Given records
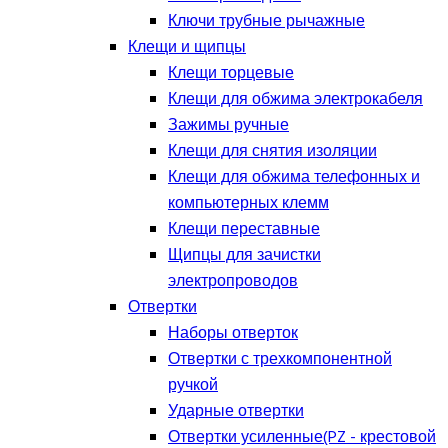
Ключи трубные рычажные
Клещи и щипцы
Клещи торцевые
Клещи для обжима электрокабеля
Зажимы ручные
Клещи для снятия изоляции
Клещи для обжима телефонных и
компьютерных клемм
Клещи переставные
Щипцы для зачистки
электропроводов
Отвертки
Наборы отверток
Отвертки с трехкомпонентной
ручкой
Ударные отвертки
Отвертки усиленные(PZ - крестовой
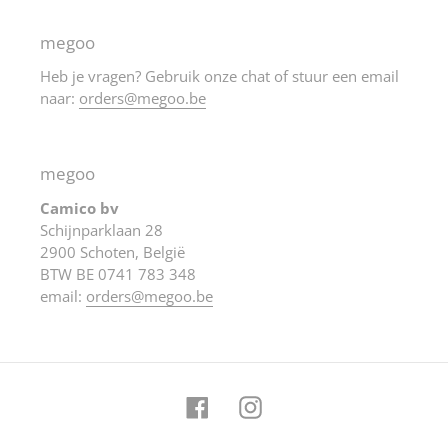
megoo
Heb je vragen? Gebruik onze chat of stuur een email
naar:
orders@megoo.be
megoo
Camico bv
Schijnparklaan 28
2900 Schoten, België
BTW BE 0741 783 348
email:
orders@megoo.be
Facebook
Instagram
--
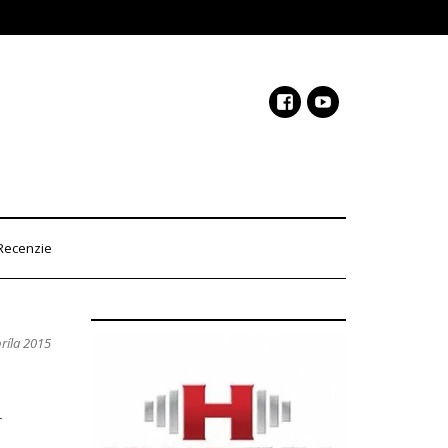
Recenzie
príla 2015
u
...
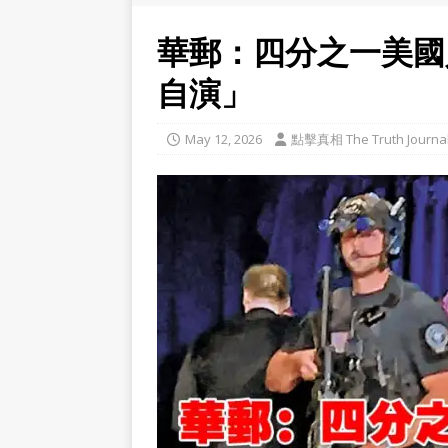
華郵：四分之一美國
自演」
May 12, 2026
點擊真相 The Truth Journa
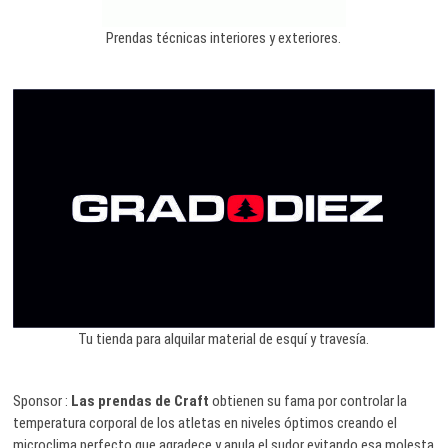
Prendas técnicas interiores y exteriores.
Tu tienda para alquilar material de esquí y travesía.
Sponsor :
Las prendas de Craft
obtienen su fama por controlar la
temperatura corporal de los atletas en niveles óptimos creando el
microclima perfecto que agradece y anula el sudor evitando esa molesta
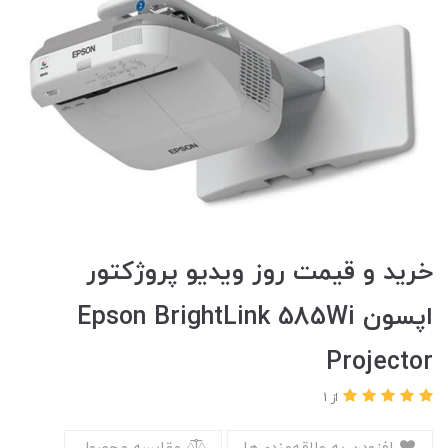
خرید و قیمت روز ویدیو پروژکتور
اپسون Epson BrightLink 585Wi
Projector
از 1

Your objective
Count the lines holding the word "обжима" in this material. Reply with the number and nothing else.

Answer to this problem
2